In the 1800s, the river was deep and wide enough to carry steam paddleboats laden with freight and passengers. Its historic chinook salmon runs were among the biggest on the West Coast, so plentiful that farmers fed the fish to hogs.

Up to the 1940s, when Friant Dam was completed as part of the U.S. Bureau of Reclamation’s massive Central Valley Project, tens of thousands of spring-run chinook migrated to the San Joaquin’s upper reaches to spawn.

But as two huge irrigation canals running from the base of the dam swallowed up more and more of the San Joaquin’s water, miles of the river turned to dust. By the early 1950s, the spring run had been wiped out despite last-ditch rescue attempts by the state Department of Fish and Game.

Advertisement

State biologists trapped salmon, carted them around dry stretches in tank trucks and then dumped them back into the river near spawning grounds.

Fish and game officials even tried to use the courts to force the federal government to release enough water from Friant to keep the salmon alive. But Pat Brown, as attorney general and later as governor, quashed those attempts. The spring run disappeared.

As part of their work on the court case, National Resources Defense Council staff met with George Warner, a fish and game worker who had taken part in the trap and rescue efforts, shortly before he died last year.

“He literally went to his grave lamenting the fact that they had failed to save this amazing salmon run,” the council’s senior attorney, Jared W. Huffman, said. “I think George Warner and every one else who has fought so hard to save the San Joaquin can be very proud today.”

Not everyone was celebrating, however.

Though officials were praising the agreement at news conferences in Sacramento and at Friant Dam, representatives from irrigation districts not involved in the lawsuit were in Washington, expressing their concerns in Congress and at the Interior Department.

Those districts take water from tributaries of the San Joaquin and parts of the river not covered in the settlement. They worry that the return of the spring run, which is listed as threatened under the Endangered Species Act, could trigger protections that would affect their hydropower production and force them to give up water, as well as install costly fish screens or passages.

Advertisement

Ken Robbins, general counsel for the Modesto and Merced irrigation districts, said the districts hope that the federal government will declare the San Joaquin’s chinook run experimental, which would prevent protections from being imposed.

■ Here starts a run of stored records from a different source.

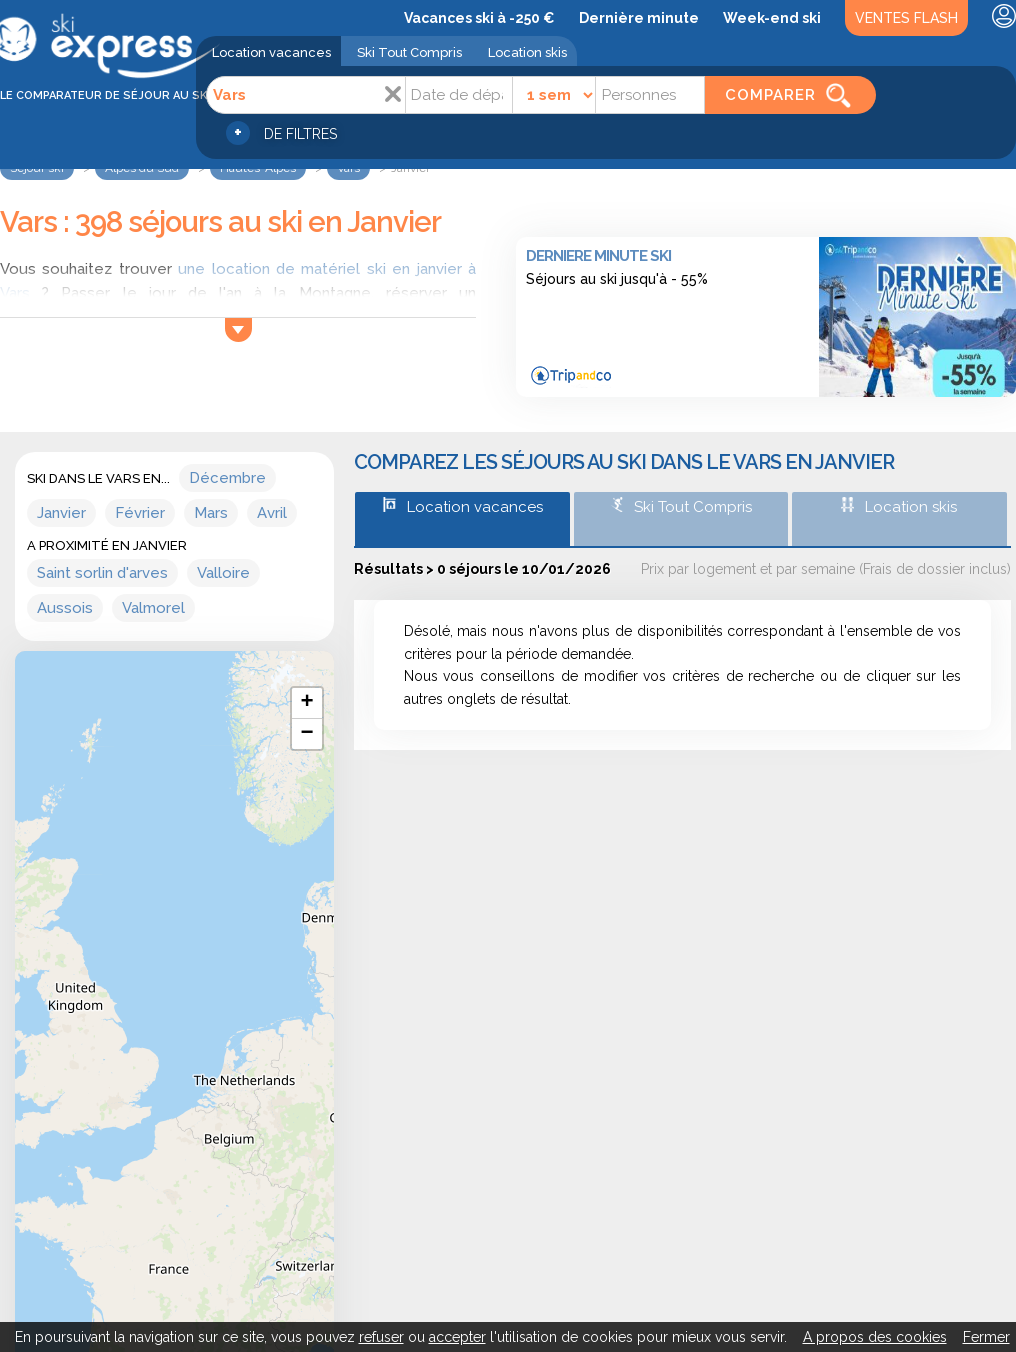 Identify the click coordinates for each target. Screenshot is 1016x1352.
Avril (272, 513)
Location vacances (271, 52)
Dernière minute (639, 18)
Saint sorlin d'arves (102, 573)
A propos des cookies (875, 1337)
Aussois (65, 608)
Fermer (986, 1337)
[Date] (459, 95)
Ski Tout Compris (409, 52)
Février (140, 513)
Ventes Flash (906, 18)
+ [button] (307, 703)
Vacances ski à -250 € (479, 18)
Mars (211, 513)
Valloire (223, 573)
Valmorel (153, 608)
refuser (381, 1337)
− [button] (307, 734)
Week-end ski (772, 18)
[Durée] (554, 95)
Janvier (61, 513)
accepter (457, 1337)
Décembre (227, 478)
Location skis (527, 52)
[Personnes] (650, 95) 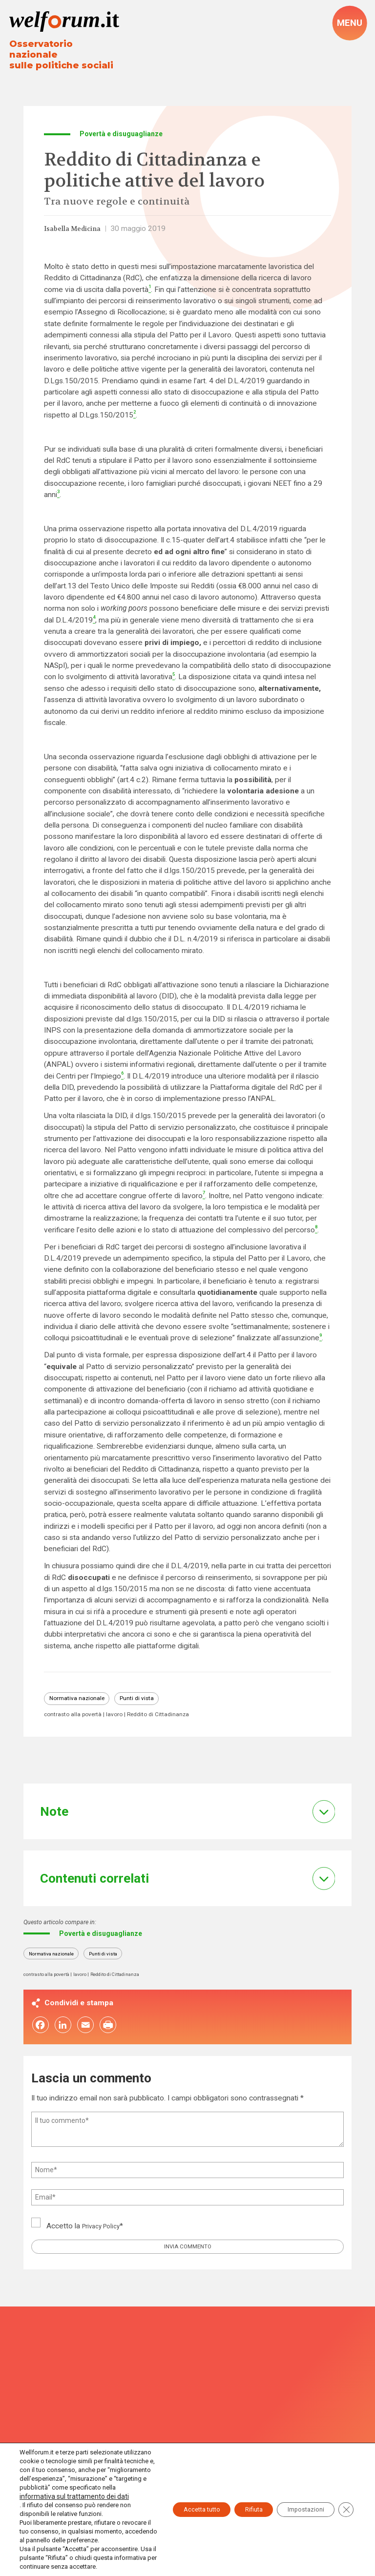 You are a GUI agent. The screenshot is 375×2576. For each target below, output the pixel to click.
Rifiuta (234, 2488)
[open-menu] (349, 23)
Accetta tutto (170, 2488)
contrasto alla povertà (77, 1710)
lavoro (125, 1710)
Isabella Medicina (77, 223)
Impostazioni (297, 2488)
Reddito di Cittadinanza (176, 1710)
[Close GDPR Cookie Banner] (345, 2487)
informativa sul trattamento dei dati (69, 2478)
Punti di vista (151, 1694)
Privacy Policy (105, 2228)
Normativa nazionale (82, 1694)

“This is not just a culture shock. It’s an energy shock and a fiscal shock -- a potential disaster,” he said.

Snow, the state’s water resources director, said he thought that the irrigation districts’ concerns could “be addressed and managed.”

The settlement must be approved by U.S. District Judge Lawrence K. Karlton, who has presided over the case in Sacramento since it was filed. Attorneys expect that to happen within the next month.